[Pixel coordinate grounding data]
------------

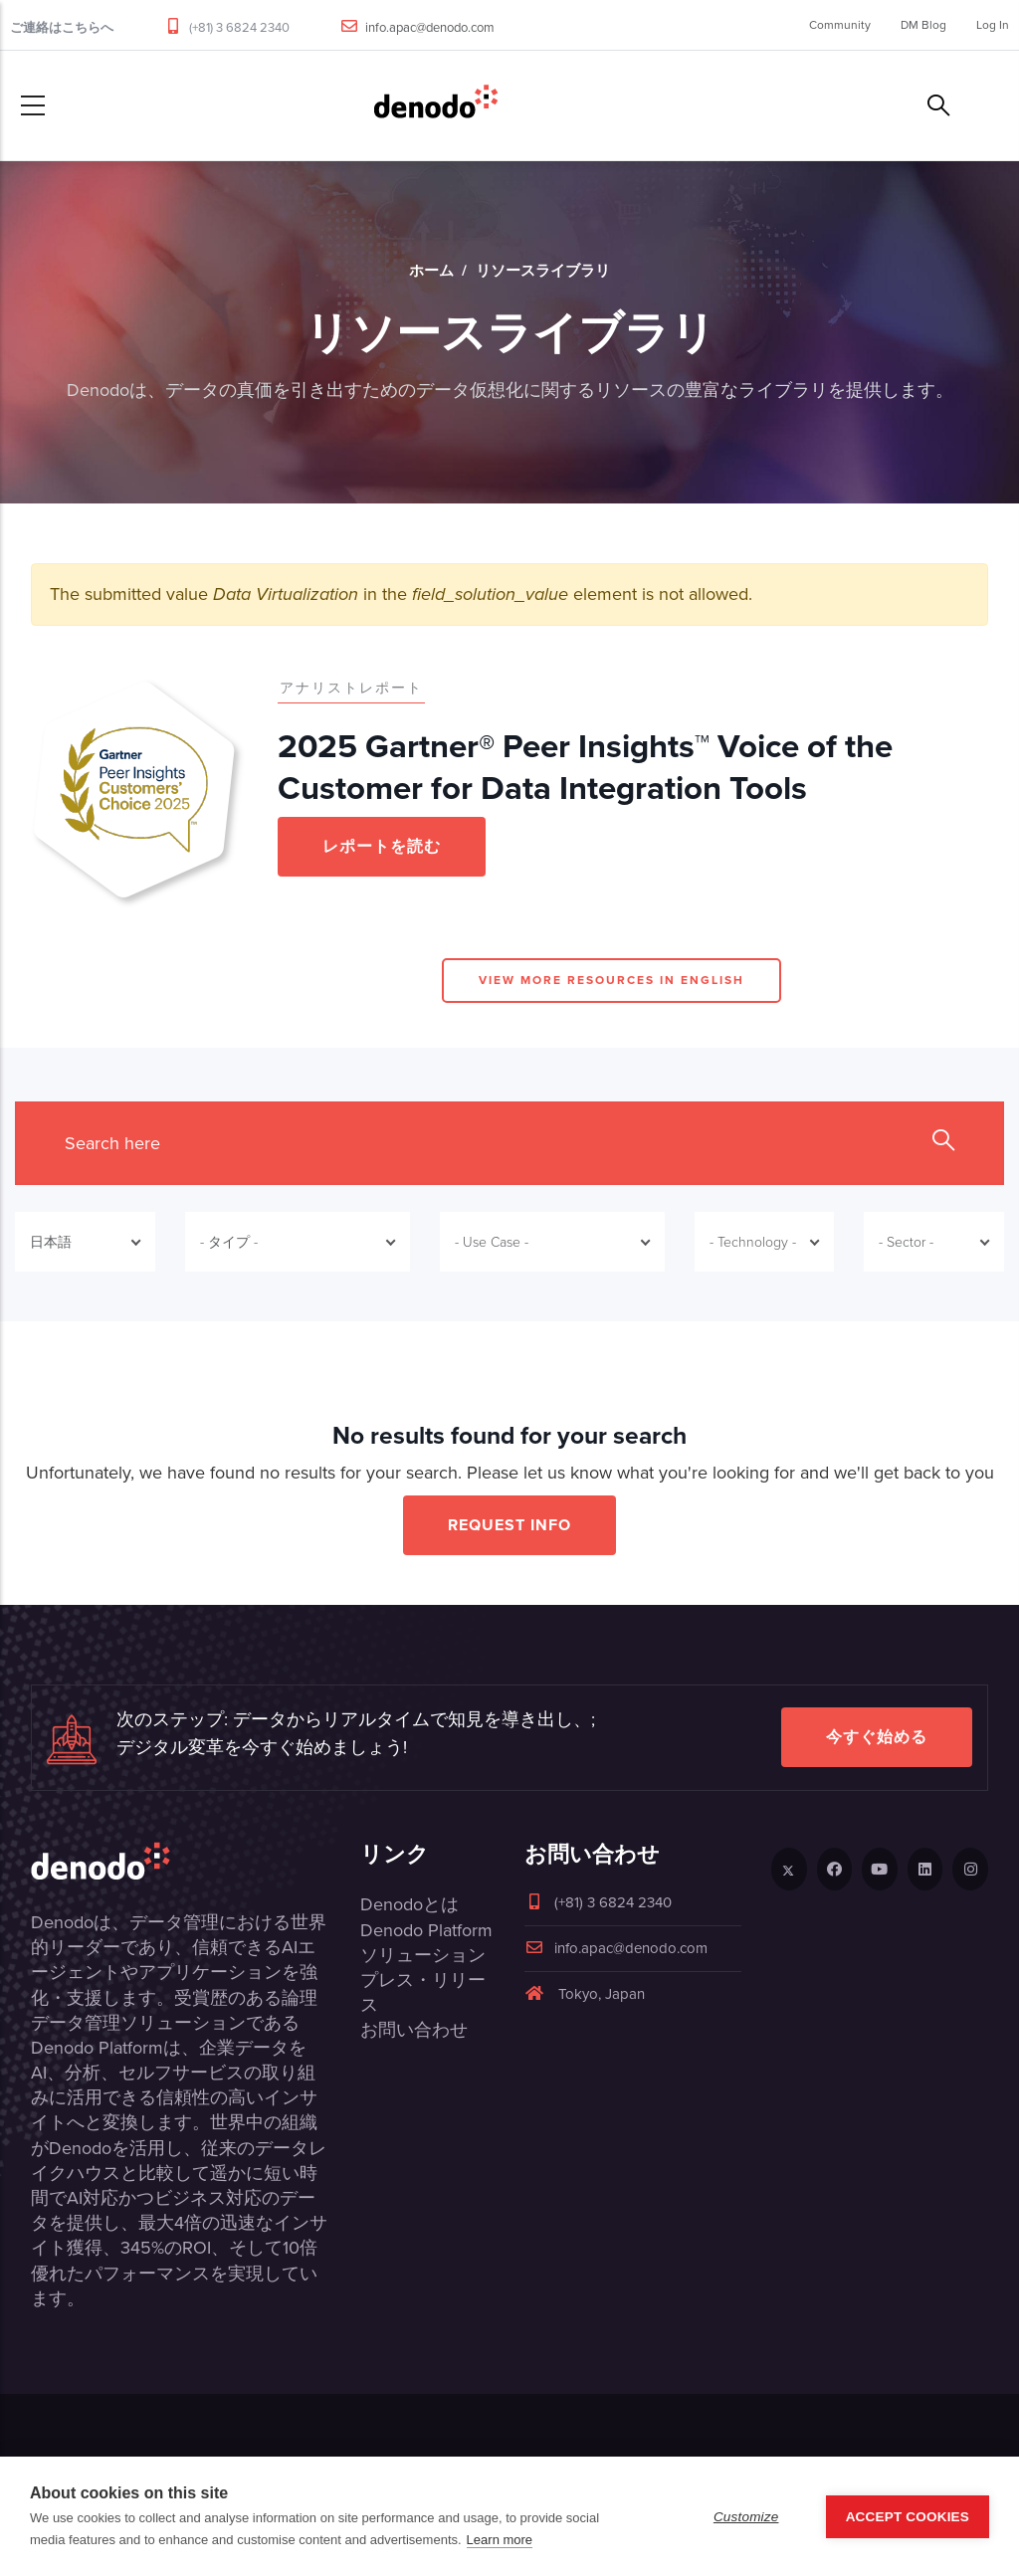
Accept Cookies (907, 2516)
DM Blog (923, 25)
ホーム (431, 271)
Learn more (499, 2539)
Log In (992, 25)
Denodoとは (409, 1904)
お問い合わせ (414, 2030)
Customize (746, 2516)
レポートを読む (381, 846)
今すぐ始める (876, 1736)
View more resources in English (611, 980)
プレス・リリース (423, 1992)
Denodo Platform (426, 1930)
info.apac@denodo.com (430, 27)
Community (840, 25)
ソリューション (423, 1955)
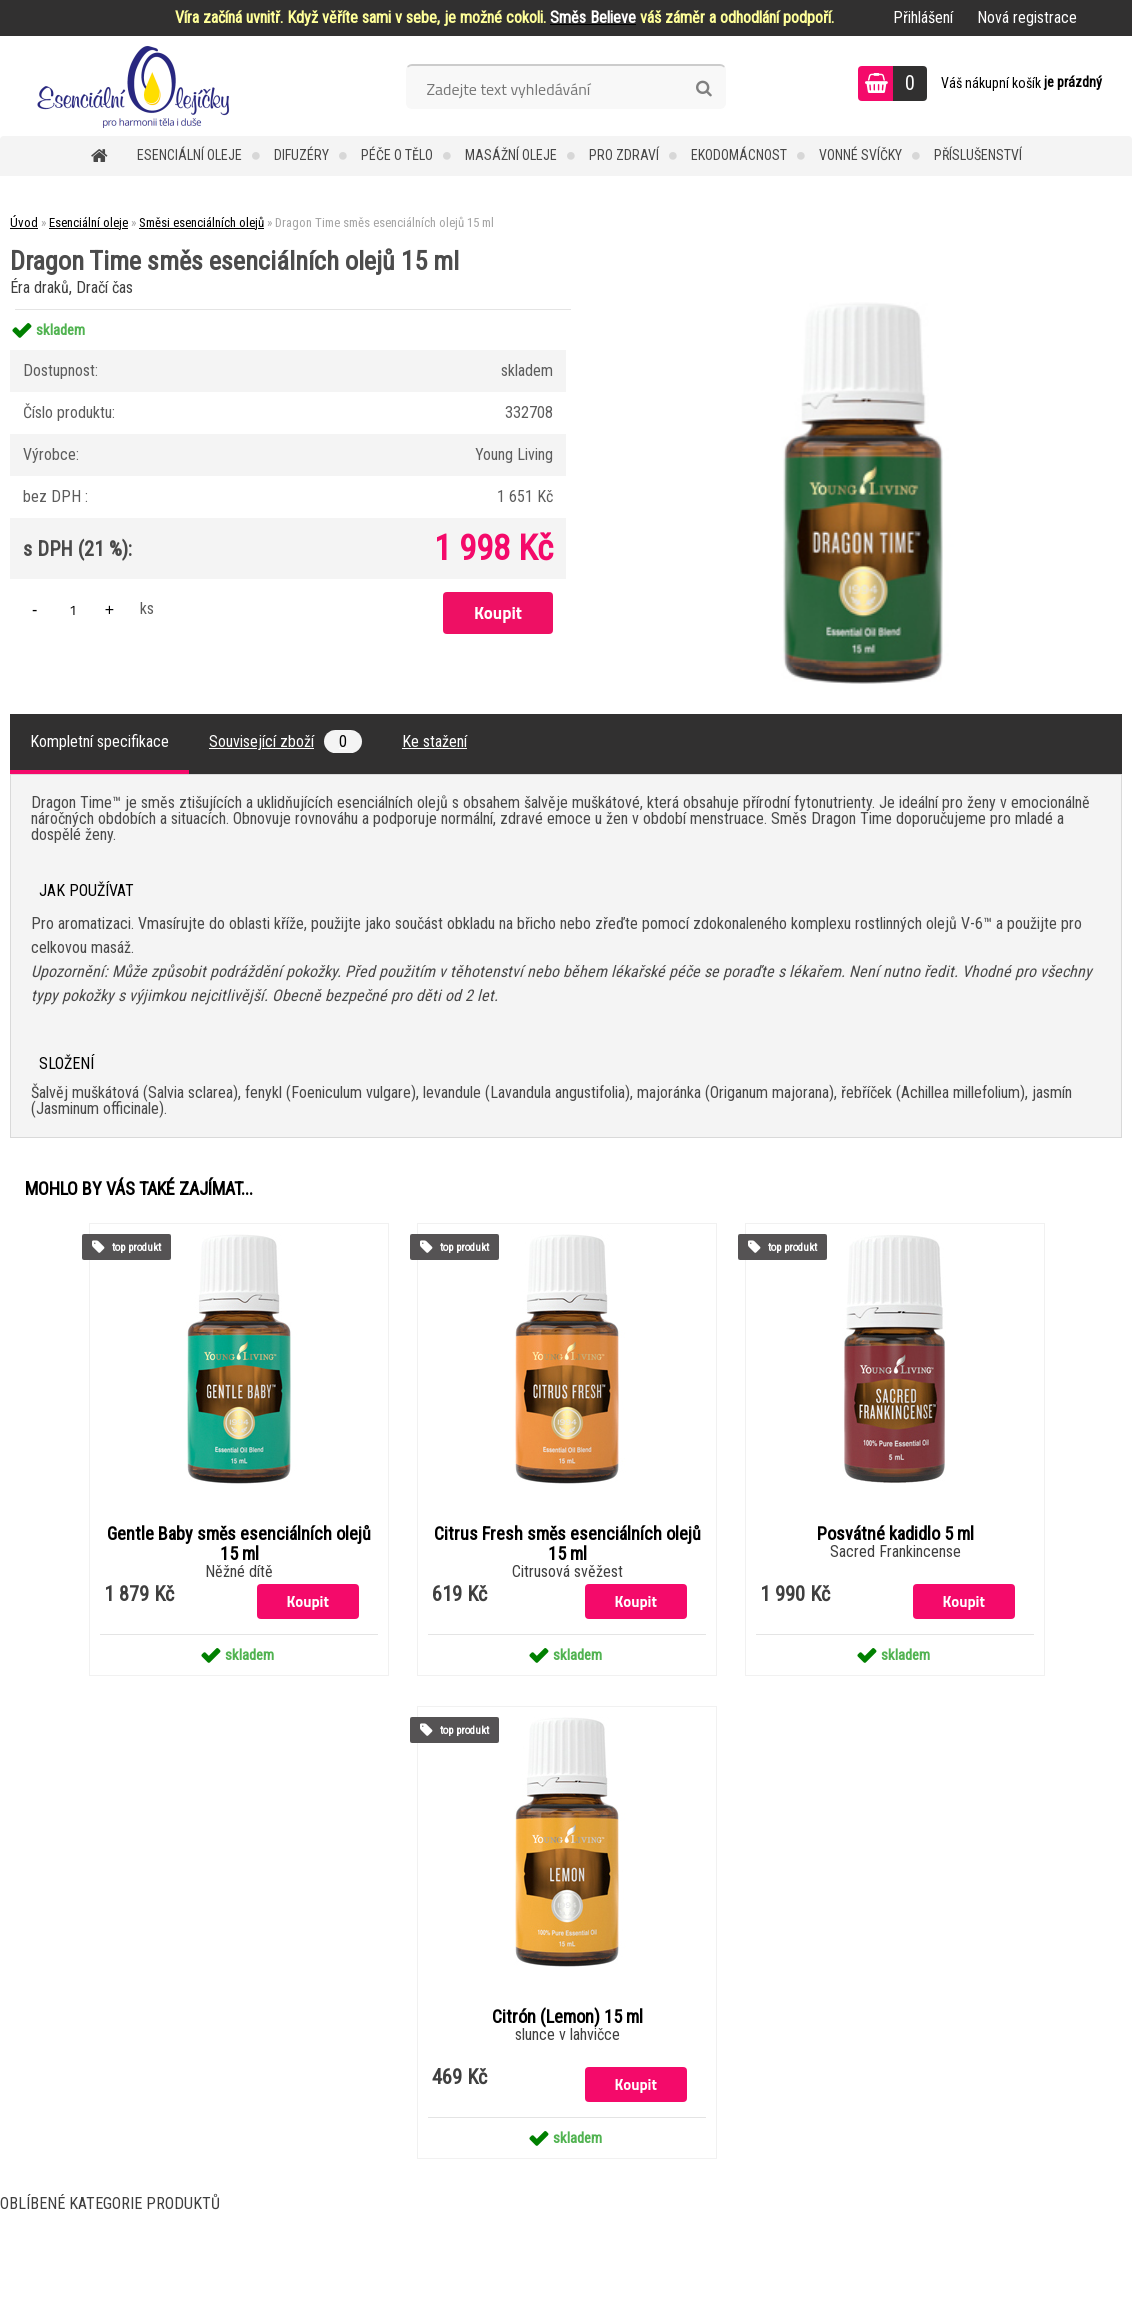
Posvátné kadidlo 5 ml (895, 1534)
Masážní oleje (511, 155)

------------

## INSTRUCTIONS FOR THE TASK
With the pictures omitted, repeat the full set of records above exactly.

## SOLUTION TO THIS EXERCISE
Accept Cookies (907, 2516)
DM Blog (923, 25)
ホーム (431, 271)
Learn more (499, 2539)
Log In (992, 25)
Denodoとは (409, 1904)
お問い合わせ (414, 2030)
Customize (746, 2516)
レポートを読む (381, 846)
今すぐ始める (876, 1736)
View more resources in English (611, 980)
プレス・リリース (423, 1992)
Denodo Platform (426, 1930)
info.apac@denodo.com (430, 27)
Community (840, 25)
ソリューション (423, 1955)
Posvátné kadidlo 5 ml (895, 1534)
Masážní oleje (511, 155)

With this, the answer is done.